Work to complete: From the records that follow, copy every line in which "Motores" appears.

(Extracted page text data)
○ ○ ○ ○ ○
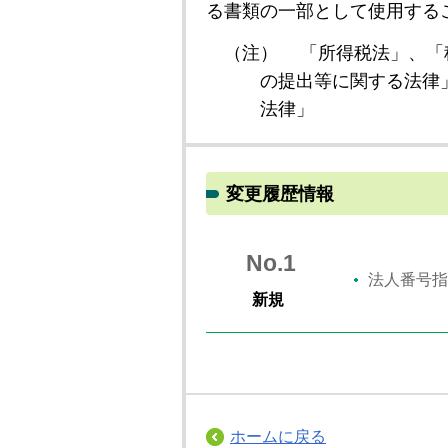
る書類の一部として使用する
（注）
「所得税法」、「
の提出等に関する法律
法律」
変更履歴情報
No.1
法人番号指
新規
ホームに戻る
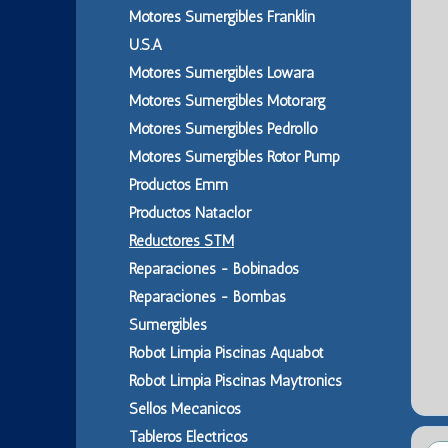
Motores Sumergibles Franklin
U.S.A
Motores Sumergibles Lowara
Motores Sumergibles Motorarg
Motores Sumergibles Pedrollo
Motores Sumergibles Rotor Pump
Productos Emm
Productos Nataclor
Reductores STM
Reparaciones - Bobinados
Reparaciones - Bombas
Sumergibles
Robot Limpia Piscinas Aquabot
Robot Limpia Piscinas Maytronics
Sellos Mecanicos
Tableros Electricos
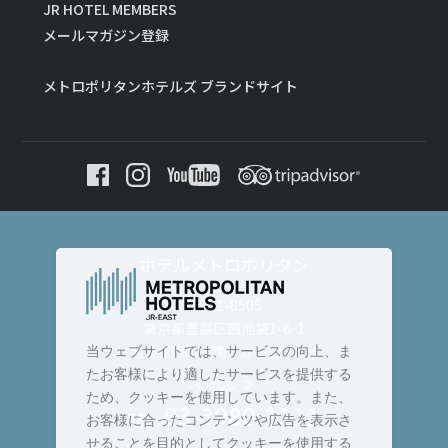
JR HOTEL MEMBERS
メールマガジン登録
メトロポリタンホテルズ ブランドサイト
ホテルメトロポリタン
〒171-8505
東京都豊島区西池袋1-6-1
池袋駅西口（南）から徒歩3分
当ウェブサイトでは、サービスの向上、ま
たお客様により適したサービスを提供する
＜ 代表 ＞
ため、クッキーを使用しています。また、
03-3980-1111
TEL :
お客様に合ったコンテンツや広告を表示さ
せることを目的としてクッキーを使用する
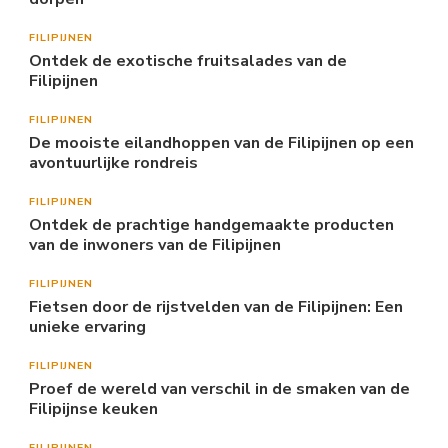
FILIPIJNEN
Ontdek de exotische fruitsalades van de
Filipijnen
FILIPIJNEN
De mooiste eilandhoppen van de Filipijnen op een
avontuurlijke rondreis
FILIPIJNEN
Ontdek de prachtige handgemaakte producten
van de inwoners van de Filipijnen
FILIPIJNEN
Fietsen door de rijstvelden van de Filipijnen: Een
unieke ervaring
FILIPIJNEN
Proef de wereld van verschil in de smaken van de
Filipijnse keuken
FILIPIJNEN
○ ○ ○ ○ ○
Answer to this exercise:
Motores Sumergibles Franklin
Motores Sumergibles Lowara
Motores Sumergibles Motorarg
Motores Sumergibles Pedrollo
Motores Sumergibles Rotor Pump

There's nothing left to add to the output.